Nigella Lawson used cocaine 'every three days'
Celebrity cook Nigella Lawson has been accused of lying about the extent of her drug use, with her assistant claiming she regularly found rolled-up £20 notes and credit cards with white powder at the celebrity's home.
Elisabetta Grillo, 41, who Lawson referred to as her "rock" during Grillo's trial for fraud at Isleworth Crown Court in London earlier this month, said she saw evidence of cocaine use "every three days," London's Daily Telegraph reported.
Grillo, who was accused of spending £105,000 (NZ$208,000) on a company credit card, also said Lawson smoked cannabis when she could not sleep.
According to Lawson, 53, Grillo had worked with the cook for years, helping her overcome the trauma of her first husband's death in 2001. Lawson told the jury that she had "loved" Grillo.
"I loved Lisa. My children loved Lisa," said Lawson, who had showered Grillo with gifts, including a £7000 set of false teeth.

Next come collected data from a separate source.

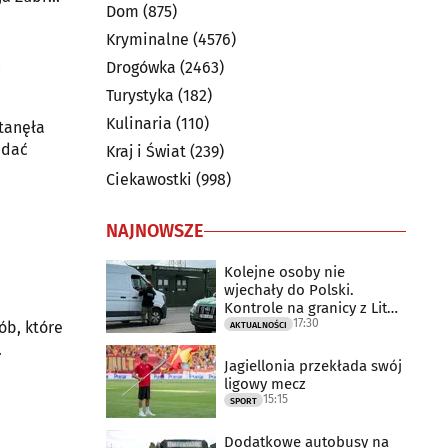
Dom
(875)
Kryminalne
(4576)
a
Drogówka
(2463)
Turystyka
(182)
Kulinaria
(110)
tanęła
ądać
Kraj i Świat
(239)
Ciekawostki
(998)
NAJNOWSZE
Kolejne osoby nie
wjechały do Polski.
Kontrole na granicy z Litwą
17:30
trwają
ób, które
AKTUALNOŚCI
.
Jagiellonia przekłada swój
ligowy mecz
15:15
SPORT
Dodatkowe autobusy na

But Lawson said her employee became increasingly bitter and unkind towards the celebrity cook's children.
When asked whether her employer had been telling the truth about taking cocaine only once during her marriage to Charles Saatchi in 2010, Grillo replied: "No, because I saw more stuff before that."

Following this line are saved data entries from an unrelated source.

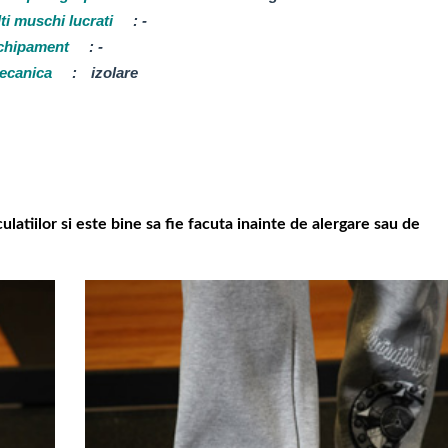
ti muschi lucrati
:
-
chipament
:
-
ecanica
:
izolare
culatiilor si este bine sa fie facuta inainte de alergare sau de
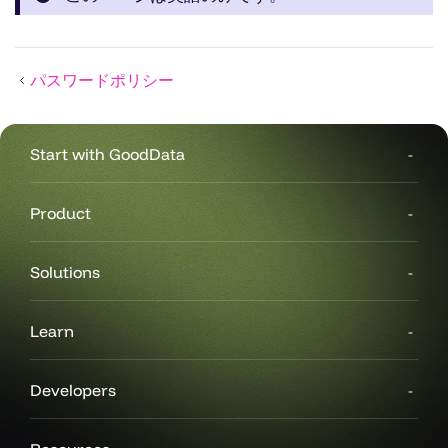
パスワードポリシー
Start with GoodData
Product
Solutions
Learn
Developers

The court heard Lawson would smoke cannabis in front of her children to help her sleep, and that she kept antidepressants and sleeping tablets in her bedside table.
Grillo said one of Lawson's children told her "it was easy to ask for presents" when Lawson was "tipsy or high".

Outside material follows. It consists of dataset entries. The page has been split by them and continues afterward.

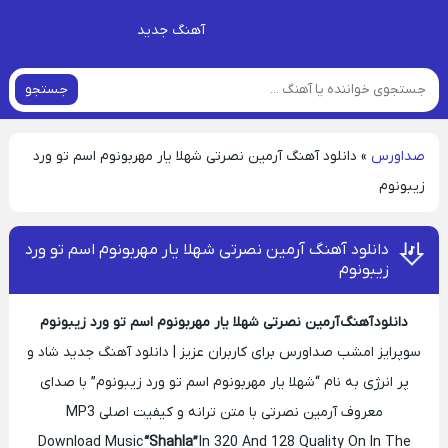
آهنگ جدید
جستجو
صداورس
»
دانلود آهنگ آرمین نصرتی شهلا یار مهربونوم اسم تو ورد
زیبونوم
دانلود آهنگ آرمین نصرتی شهلا یار مهربونوم اسم تو ورد
زیبونوم
دانلود آهنگ آرمین نصرتی شهلا یار مهربونوم اسم تو ورد زیبونوم
سوپرایز امشب صداورس برای کاربران عزیز | دانلود آهنگ جدید شاد و
پر انرژی به نام “شهلا یار مهربونوم اسم تو ورد زیبونوم” با صدای
معروف آرمین نصرتی با متن ترانه و کیفیت اصلی MP3
Download Music
“Shahla”
In 320 And 128 Quality On In The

Lawson told the court last week that she had only taken cocaine once in her marriage and was not a regular cocaine user.
"I promise you... regular cocaine users do not look like this," she said.
"They are scrawny and look unhealthy."
She said she would never sabotage her health and "leave my children as orphans".
Lawson had appeared as a prosecution witness at the fraud trial of Elisabetta and her sister Francesca Grillo, long-time employees who worked as nannies, cleaners and assistants in the couple's home.
Coverage of the trial has focused more on Lawson's 10-year marriage to Saatchi and their home life, than on allegations that the the Grillo sisters were living the high life at the couple's unknowing expense.